This afternoon my sister is going to hold a memorial service for my mom at the church she used to attend. My dad has informed me he plans on going.
Which is fine. I told him he could be my personal representative because I won’t be there. (Yes, sadly, the rifts that started between my sister and I when my mom first got sick have only gotten bigger. Now I’m not on speaking terms with her.)
I was only joking about the personal representative thing, but my dad did sort of feel he needed an excuse. For a variety of reasons.
Reason 1
None of us expected my mom to pass before my dad. Not him, not me, not Wayne, not even my mom.
See, when Wayne’s dad died, Wayne’s mom showed up. It shocked everyone. (Bear in mind Wayne’s parents had been divorced for almost 30 years, and that was the first time Wayne had seen his mom in at least 10 –if not more. It was actually the first time I’d even ever met her.)

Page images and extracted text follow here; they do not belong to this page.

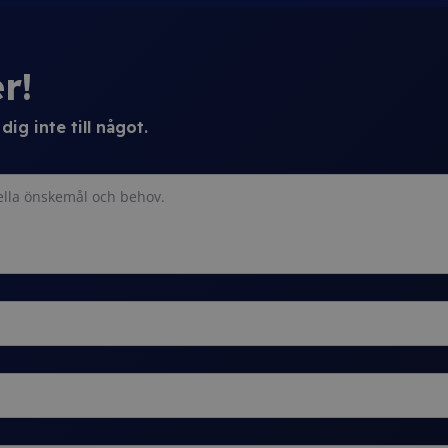
r!
ig inte till något.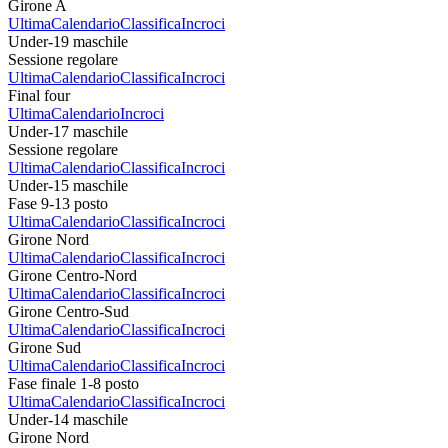
Girone A
Ultima
Calendario
Classifica
Incroci
Under-19 maschile
Sessione regolare
Ultima
Calendario
Classifica
Incroci
Final four
Ultima
Calendario
Incroci
Under-17 maschile
Sessione regolare
Ultima
Calendario
Classifica
Incroci
Under-15 maschile
Fase 9-13 posto
Ultima
Calendario
Classifica
Incroci
Girone Nord
Ultima
Calendario
Classifica
Incroci
Girone Centro-Nord
Ultima
Calendario
Classifica
Incroci
Girone Centro-Sud
Ultima
Calendario
Classifica
Incroci
Girone Sud
Ultima
Calendario
Classifica
Incroci
Fase finale 1-8 posto
Ultima
Calendario
Classifica
Incroci
Under-14 maschile
Girone Nord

Anyway, that made an impression on my dad.
“Do you think your mother would show up to my funeral?”
“I don’t know, dad.”
“I’ll be curious to see if she will.”
“How are you going to know? You’ll be dead!”
“Don’t be a smart aleck.”
(Hey, it’s my job as a daughter to be a smart aleck. Besides, I come by it honestly. I get it from him.)

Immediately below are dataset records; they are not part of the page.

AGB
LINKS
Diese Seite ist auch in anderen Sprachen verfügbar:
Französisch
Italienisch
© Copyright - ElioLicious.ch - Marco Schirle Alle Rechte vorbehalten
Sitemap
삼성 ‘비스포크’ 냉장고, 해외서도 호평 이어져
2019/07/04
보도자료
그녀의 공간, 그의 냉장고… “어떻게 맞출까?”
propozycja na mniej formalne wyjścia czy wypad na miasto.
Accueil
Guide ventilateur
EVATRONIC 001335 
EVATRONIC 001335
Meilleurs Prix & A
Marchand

Ever since then, though, from time to time my dad has commented both that it’d be nice if my mom bothered showing up to his funeral, or, when he’s really crotchety and reliving bitter memories, that he hoped I’d tell her to stay at home.

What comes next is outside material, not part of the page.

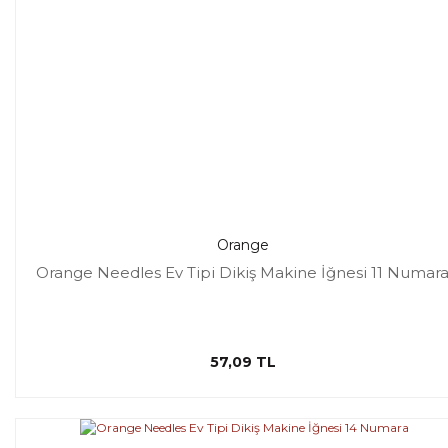
Orange
Orange Needles Ev Tipi Dikiş Makine İğnesi 11 Numar
57,09 TL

“She didn’t want anything to do with me when I was alive. I don’t see what she’d get out of coming to my funeral.” (My mom was the one who filed for divorce, something my dad never wanted.)
But now the shoes are on different feet. He finds himself having to decide if he really wants to go to her funeral.
Reason 2
No, not so much if he wants to, but rather if he’ll have the guts to. Yes, their divorce was messy and as far from amicable as relations between the U.S. and the Taliban, but there’s also the matter of my sister. She’ll be there. And she won’t be happy to see my dad.
She’s refused to see him for years now. Heck, they live 10 minutes from each other but he’s only spoken to her by phone a dozen times or so in the past 12 years. (He had a heart attack 12 years ago, and, much like she did when my mom got sick, my sister flipped out royal. My dad’s girlfriend took the brunt of that storm, and after that my sister hasn’t had anything to do with my dad.)
Reason 3
But he did spend roughly 25 years with my mom before they divorced. As he puts it, “We had an awful lot of hard times, but we knew some stinking happy ones too.”
Even though he’s never admitted it to me, he’s never stopped loving her. I know because I’ve seen it in his eyes.
Going to her funeral will give him some closure on that chapter of his life –and maybe, just maybe, bring some much overdue peace to his heart.